Мешики налегли на весла, пироги понеслись по глади озера, оставляя в кильватере барашки белой пены. Даже если корабли teules не смогут набрать достаточного хода на тихом, ночном еще ветерке, разгоняющем по округе хлопья тумана, они не собьются со следа.
До спасительных камышей уже рукой подать. Вот уже и выскакивают навстречу пришельцам остроносые лодки. Размахивают копьями и лестницами с приделанными крюками воины в белых плюмажах. Еще немного, и они окажутся на бортах плавучей крепости.
Но что такое? Почему они замерли в остолбенении? Почему не бросаются на одинокий корабль? Почему не лезут на борта, не режут растерянную беззащитную команду? Мешики в лодках-приманках обернулись. Медленно, как в липком ночном кошмаре, появляются из тумана носы еще четырех кораблей, ощетинившиеся большими и малыми стволами.
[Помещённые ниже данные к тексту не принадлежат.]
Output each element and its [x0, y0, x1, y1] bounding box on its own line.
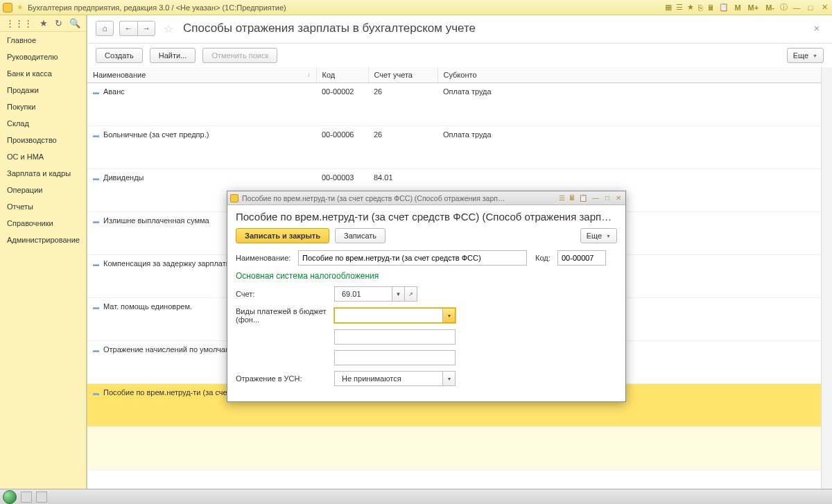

Расцветают огненными цветами борта. Стрелы вспенивают воду вокруг. Крепкие форштевни ломают хрупкие шпангоуты индейских пирог, переламывают долбленки. Длинные копья, свешиваясь за борт, находят остриями черные макушки.
Вода вокруг кораблей окрасилась алым. Хитрость мешиков обернулась против них.
Военный совет на «Сантьяго» был немноголюден, но представителен. На него явились начальники всех трех корпусов и несколько капитанов, прибывших из Вера Крус совсем недавно.
Ромке, как герою дня, придумавшему устраивать на озере встречные засады, отвели почетное место по правую руку от капитан-генерала. Марина примостилась на левом подлокотнике, Мирослав выбрал себе место подальше от нее, в темном углу, и жег ее оттуда льдинками голубых глаз. Ромка тоже как-то странно посматривал на донью Марину. Что-то совсем не детское читалось в его глазах. Что-то такое, чего Мирослав в них раньше не замечал. Но почему донья Марина, почему не какая-нибудь из ее смазливеньких фрейлин? Нет, понятно, если уж брать добычу, то золотом, а если любить, так королеву, но почему…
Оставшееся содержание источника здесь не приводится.